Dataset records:
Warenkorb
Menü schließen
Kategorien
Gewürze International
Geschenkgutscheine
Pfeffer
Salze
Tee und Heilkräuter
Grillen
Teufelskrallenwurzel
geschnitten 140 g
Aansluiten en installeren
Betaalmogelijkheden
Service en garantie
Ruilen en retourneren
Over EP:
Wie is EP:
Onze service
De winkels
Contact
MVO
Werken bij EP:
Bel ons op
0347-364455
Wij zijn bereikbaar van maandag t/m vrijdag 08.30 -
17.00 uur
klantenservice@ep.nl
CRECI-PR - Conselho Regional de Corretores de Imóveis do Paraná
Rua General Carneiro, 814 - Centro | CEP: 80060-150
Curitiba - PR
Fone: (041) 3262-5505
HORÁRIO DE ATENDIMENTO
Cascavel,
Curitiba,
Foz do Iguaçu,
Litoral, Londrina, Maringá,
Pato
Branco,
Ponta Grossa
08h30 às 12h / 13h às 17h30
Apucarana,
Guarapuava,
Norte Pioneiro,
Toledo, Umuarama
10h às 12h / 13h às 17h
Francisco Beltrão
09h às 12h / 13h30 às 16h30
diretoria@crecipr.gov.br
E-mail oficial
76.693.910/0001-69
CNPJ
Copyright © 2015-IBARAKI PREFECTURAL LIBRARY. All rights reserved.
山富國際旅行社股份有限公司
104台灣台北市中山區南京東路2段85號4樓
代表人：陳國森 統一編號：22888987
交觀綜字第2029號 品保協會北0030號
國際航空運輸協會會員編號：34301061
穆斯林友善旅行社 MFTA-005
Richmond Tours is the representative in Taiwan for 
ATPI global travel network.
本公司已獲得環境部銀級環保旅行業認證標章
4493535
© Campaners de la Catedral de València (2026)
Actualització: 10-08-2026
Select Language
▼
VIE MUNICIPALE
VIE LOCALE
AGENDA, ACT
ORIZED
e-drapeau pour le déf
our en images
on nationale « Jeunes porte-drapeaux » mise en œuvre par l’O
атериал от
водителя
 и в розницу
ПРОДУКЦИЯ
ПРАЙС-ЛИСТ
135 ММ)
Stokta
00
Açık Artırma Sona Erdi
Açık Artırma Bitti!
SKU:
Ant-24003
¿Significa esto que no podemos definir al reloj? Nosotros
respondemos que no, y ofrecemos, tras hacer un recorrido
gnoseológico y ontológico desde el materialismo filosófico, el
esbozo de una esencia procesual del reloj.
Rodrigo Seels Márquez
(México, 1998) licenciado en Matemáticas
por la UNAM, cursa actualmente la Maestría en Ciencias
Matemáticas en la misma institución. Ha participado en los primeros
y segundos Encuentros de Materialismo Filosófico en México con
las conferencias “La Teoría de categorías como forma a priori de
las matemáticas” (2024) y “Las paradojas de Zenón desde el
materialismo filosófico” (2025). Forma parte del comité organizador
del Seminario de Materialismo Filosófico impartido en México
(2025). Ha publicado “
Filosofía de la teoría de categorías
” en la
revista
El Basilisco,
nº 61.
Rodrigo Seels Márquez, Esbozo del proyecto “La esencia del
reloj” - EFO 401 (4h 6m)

Work order: Of the lines above, retype only those from the line containing "Toledo, Umuarama" through the line containing "國際航空運輸協會會員編號：34301061", including both, exactly.

Task solution:
Toledo, Umuarama
10h às 12h / 13h às 17h
Francisco Beltrão
09h às 12h / 13h30 às 16h30
diretoria@crecipr.gov.br
E-mail oficial
76.693.910/0001-69
CNPJ
Copyright © 2015-IBARAKI PREFECTURAL LIBRARY. All rights reserved.
山富國際旅行社股份有限公司
104台灣台北市中山區南京東路2段85號4樓
代表人：陳國森 統一編號：22888987
交觀綜字第2029號 品保協會北0030號
國際航空運輸協會會員編號：34301061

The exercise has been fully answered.